ENTRIES SUPPLIED Block Start

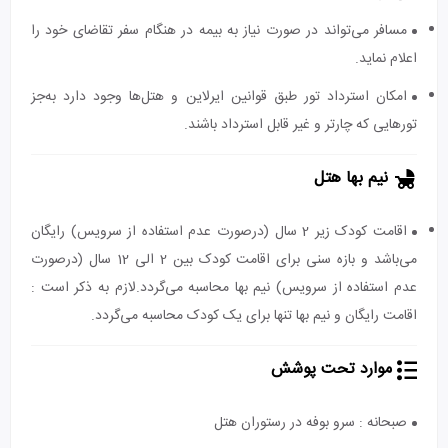
مسافر می‌تواند در صورت نیاز به بیمه در هنگام سفر تقاضای خود را
اعلام نماید.
امکان استرداد تور طبق قوانین ایرلاین و هتل‌ها وجود دارد به‌جز
تورهایی که چارتر و غیر قابل استرداد باشند.
نیم بها هتل
اقامت کودک زیر 2 سال (درصورت عدم استفاده از سرویس) رایگان
می‌باشد و بازه سنی برای اقامت کودک بین 2 الی 12 سال (درصورت
عدم استفاده از سرویس) نیم بها محاسبه می‌گردد.لازم به ذکر است :
اقامت رایگان و نیم بها تنها برای یک کودک محاسبه می‌گردد.
موارد تحت پوشش
صبحانه : سرو بوفه در رستوران هتل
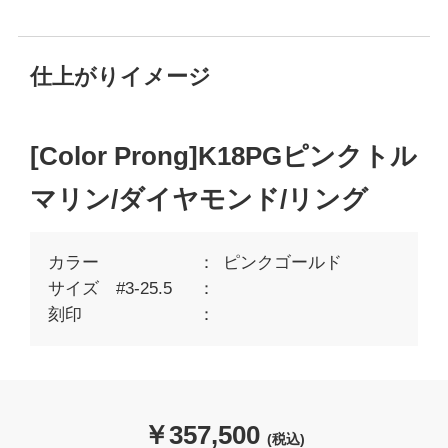
仕上がりイメージ
[Color Prong]K18PGピンクトル
マリン/ダイヤモンド/リング
カラー
ピンクゴールド
サイズ #3-25.5
刻印
￥
357,500
(税込)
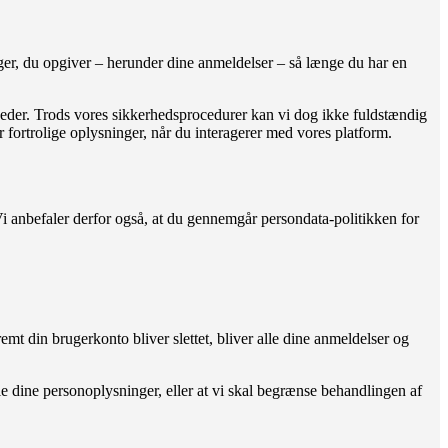
inger, du opgiver – herunder dine anmeldelser – så længe du har en
rheder. Trods vores sikkerhedsprocedurer kan vi dog ikke fuldstændig
er fortrolige oplysninger, når du interagerer med vores platform.
. Vi anbefaler derfor også, at du gennemgår persondata-politikken for
emt din brugerkonto bliver slettet, bliver alle dine anmeldelser og
dle dine personoplysninger, eller at vi skal begrænse behandlingen af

ENTRIES SUPPLIED Block End

◆ **PROBLEM**
Extract the run of lines beginning with the line that holds "نیم بها هتل" and ending at the last line of the data, inclusive. Exclude any pictures from the copy.

◆ **TASK RESULT**
نیم بها هتل
اقامت کودک زیر 2 سال (درصورت عدم استفاده از سرویس) رایگان
می‌باشد و بازه سنی برای اقامت کودک بین 2 الی 12 سال (درصورت
عدم استفاده از سرویس) نیم بها محاسبه می‌گردد.لازم به ذکر است :
اقامت رایگان و نیم بها تنها برای یک کودک محاسبه می‌گردد.
موارد تحت پوشش
صبحانه : سرو بوفه در رستوران هتل
仕上がりイメージ
[Color Prong]K18PGピンクトル
マリン/ダイヤモンド/リング
カラー
ピンクゴールド
サイズ #3-25.5
刻印
￥
357,500
(税込)
inger, du opgiver – herunder dine anmeldelser – så længe du har en
rheder. Trods vores sikkerhedsprocedurer kan vi dog ikke fuldstændig
er fortrolige oplysninger, når du interagerer med vores platform.
. Vi anbefaler derfor også, at du gennemgår persondata-politikken for
emt din brugerkonto bliver slettet, bliver alle dine anmeldelser og
dle dine personoplysninger, eller at vi skal begrænse behandlingen af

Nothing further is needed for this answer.